* To do
Only the lines below from the one that holds "Ribeiro: Jogo Épico" through the one that holds "효율적인 작업을 돕는 할 일 관리 앱" should appear in the answer, copied exactly, end lines included and pictures omitted.

Extracted data entries
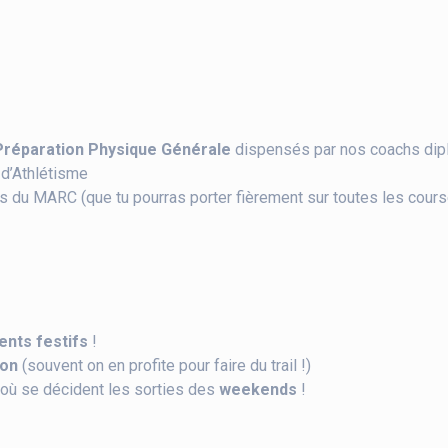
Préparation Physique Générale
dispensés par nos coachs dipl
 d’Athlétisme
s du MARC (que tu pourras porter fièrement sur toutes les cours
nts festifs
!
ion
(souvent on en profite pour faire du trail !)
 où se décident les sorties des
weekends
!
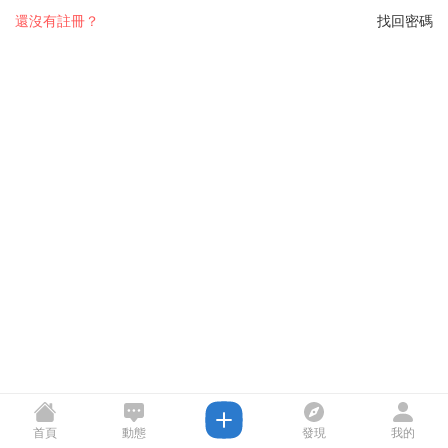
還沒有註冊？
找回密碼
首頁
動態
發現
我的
--
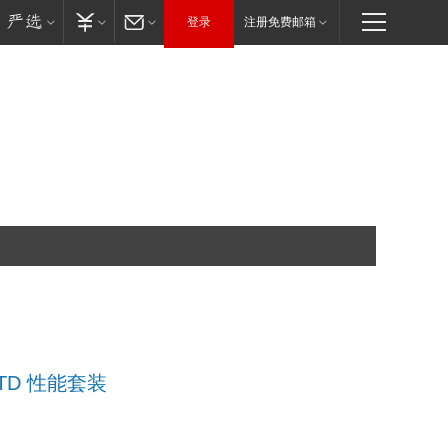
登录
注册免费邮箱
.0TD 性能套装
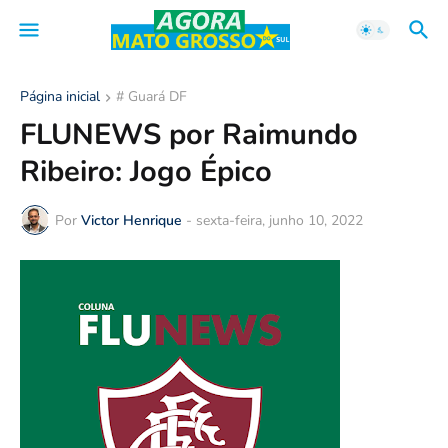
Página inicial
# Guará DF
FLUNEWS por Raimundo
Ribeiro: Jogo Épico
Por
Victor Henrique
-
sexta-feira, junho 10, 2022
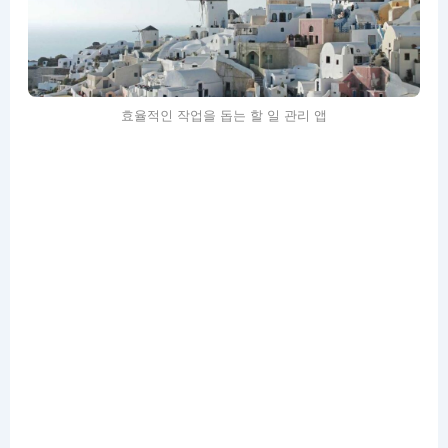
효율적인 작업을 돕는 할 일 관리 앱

* The completed task
Ribeiro: Jogo Épico
Por
Victor Henrique
-
sexta-feira, junho 10, 2022
효율적인 작업을 돕는 할 일 관리 앱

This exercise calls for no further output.